An exception included Microsoft PowerPoint presentations, which had to be converted to the GCAPaper DTD structure before they could be included in the conference proceedings publication. Further validation of all papers was then required to ensure they adhered to specific authoring guidelines for the DTD. The authoring guidelines accompanying the GCAPaper DTD specify the correct usage of elements in the DTD and also define naming conventions for cross-references and images used within each paper.

Validation of authoring guidelines is especially important for conference proceedings as a variety of authoring tools are used to produce papers.

Once all conference papers were received and validated, they were imported into a master document representing the conference proceedings publication. Step 3: Producing electronic publication formats from XML XML is predominantly used to define markup vocabularies for a specific application domain and in general has no default formatting styles, as is the case with HTML. Instead, stylesheets are used to associate presentational information with XML documents.If your application needs a data structure that models the XML document, you have to write that code yourself.

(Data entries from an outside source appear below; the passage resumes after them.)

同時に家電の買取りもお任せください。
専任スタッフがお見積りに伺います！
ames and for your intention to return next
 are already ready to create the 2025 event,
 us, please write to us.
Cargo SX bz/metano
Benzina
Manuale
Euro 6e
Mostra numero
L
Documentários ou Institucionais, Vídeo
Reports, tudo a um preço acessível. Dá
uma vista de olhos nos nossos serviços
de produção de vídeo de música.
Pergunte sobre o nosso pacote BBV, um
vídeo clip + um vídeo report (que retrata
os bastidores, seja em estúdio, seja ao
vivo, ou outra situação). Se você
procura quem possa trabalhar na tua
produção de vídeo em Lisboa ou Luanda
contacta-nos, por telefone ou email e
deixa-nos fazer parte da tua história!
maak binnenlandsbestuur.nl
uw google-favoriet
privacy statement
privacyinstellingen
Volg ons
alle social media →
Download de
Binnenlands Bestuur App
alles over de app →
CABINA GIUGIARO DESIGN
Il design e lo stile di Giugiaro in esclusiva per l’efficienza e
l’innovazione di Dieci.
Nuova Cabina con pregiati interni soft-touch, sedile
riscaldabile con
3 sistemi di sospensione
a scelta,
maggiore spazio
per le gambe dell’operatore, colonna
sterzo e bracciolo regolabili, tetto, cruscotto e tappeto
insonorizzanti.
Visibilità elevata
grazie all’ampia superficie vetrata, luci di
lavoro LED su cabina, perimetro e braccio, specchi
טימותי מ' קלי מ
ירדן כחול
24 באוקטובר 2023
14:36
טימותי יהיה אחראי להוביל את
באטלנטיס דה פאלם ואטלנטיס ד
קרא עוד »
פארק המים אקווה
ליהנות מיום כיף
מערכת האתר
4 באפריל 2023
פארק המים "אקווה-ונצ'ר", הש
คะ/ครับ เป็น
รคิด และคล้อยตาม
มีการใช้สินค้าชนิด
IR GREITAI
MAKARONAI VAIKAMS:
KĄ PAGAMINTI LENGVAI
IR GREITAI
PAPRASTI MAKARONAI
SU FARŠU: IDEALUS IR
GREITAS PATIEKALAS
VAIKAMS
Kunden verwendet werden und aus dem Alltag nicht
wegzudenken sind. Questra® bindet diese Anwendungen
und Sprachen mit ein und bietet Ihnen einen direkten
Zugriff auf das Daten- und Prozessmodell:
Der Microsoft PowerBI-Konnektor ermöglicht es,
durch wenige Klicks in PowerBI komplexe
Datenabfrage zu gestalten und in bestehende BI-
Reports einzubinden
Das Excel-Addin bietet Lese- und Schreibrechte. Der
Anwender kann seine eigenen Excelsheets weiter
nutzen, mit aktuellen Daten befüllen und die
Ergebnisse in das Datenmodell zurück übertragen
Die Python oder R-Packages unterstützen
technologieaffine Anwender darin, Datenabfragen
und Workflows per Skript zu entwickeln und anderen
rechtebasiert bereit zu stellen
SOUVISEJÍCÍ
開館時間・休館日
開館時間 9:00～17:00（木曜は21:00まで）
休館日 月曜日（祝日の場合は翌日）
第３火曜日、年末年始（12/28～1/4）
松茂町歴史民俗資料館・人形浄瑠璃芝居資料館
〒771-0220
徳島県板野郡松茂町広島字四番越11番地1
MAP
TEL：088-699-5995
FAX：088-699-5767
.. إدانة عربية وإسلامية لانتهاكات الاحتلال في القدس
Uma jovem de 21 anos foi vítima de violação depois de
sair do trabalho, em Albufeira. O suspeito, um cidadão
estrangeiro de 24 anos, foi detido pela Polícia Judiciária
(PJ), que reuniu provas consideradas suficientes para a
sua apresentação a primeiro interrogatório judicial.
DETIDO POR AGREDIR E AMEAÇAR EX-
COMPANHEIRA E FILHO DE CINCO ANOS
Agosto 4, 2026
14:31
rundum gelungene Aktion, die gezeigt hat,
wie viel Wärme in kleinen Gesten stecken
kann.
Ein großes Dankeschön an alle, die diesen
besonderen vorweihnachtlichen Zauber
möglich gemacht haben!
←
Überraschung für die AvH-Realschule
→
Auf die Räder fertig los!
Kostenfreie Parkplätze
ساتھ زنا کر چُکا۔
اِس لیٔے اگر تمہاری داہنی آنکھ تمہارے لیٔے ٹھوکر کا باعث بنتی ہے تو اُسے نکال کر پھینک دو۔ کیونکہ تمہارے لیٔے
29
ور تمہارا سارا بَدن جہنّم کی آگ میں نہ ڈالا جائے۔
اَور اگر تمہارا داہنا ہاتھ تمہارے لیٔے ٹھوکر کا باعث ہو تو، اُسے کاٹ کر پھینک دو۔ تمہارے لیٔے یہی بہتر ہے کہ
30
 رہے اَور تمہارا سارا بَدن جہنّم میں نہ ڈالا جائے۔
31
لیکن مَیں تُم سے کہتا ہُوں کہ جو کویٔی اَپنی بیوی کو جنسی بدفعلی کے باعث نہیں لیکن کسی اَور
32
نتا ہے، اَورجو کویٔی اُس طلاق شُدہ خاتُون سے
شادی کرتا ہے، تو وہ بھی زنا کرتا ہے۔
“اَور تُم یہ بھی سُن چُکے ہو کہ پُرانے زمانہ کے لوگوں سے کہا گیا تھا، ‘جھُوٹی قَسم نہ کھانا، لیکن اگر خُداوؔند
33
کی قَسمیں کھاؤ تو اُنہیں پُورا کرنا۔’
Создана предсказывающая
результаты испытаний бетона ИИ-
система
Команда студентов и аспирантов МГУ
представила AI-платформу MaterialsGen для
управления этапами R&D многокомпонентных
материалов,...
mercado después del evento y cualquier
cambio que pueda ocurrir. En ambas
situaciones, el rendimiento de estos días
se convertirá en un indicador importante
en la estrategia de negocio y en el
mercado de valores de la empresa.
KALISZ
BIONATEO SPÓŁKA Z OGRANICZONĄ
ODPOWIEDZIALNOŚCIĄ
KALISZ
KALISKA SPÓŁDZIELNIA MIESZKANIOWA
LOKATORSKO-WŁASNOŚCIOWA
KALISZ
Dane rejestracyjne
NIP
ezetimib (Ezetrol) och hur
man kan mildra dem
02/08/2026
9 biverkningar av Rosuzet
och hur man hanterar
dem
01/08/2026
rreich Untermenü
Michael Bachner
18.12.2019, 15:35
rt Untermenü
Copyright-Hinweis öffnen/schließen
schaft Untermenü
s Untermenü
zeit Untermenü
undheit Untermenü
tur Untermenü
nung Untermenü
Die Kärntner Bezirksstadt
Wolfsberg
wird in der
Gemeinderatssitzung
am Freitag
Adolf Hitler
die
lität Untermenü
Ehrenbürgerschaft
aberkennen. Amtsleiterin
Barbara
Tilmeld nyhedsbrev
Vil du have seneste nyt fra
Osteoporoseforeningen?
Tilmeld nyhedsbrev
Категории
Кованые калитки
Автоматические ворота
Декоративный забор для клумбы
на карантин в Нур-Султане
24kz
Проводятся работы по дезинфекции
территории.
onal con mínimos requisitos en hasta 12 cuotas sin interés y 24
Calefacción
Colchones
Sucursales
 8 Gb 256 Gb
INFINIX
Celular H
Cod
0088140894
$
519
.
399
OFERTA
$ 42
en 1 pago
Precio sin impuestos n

Once you parse the XML document, will you need to access that data many times? These steps are discussed in the following sections and are applicable to the production of any publication electronic or print with XML. This means that the XML data is actually part of the script itself and can be manipulated much in the same way that other data types such as arrays, strings, and objects, can be manipulated.

In short, E4X makes working with XML data a much more flexible process and speeds up the parsing of data since it exists as a primitive data type rather than an external resource.

HOBERT from Port St. Lucie
I do love studying docunments inwardly . Also read my other articles. I am highly influenced by chess boxing.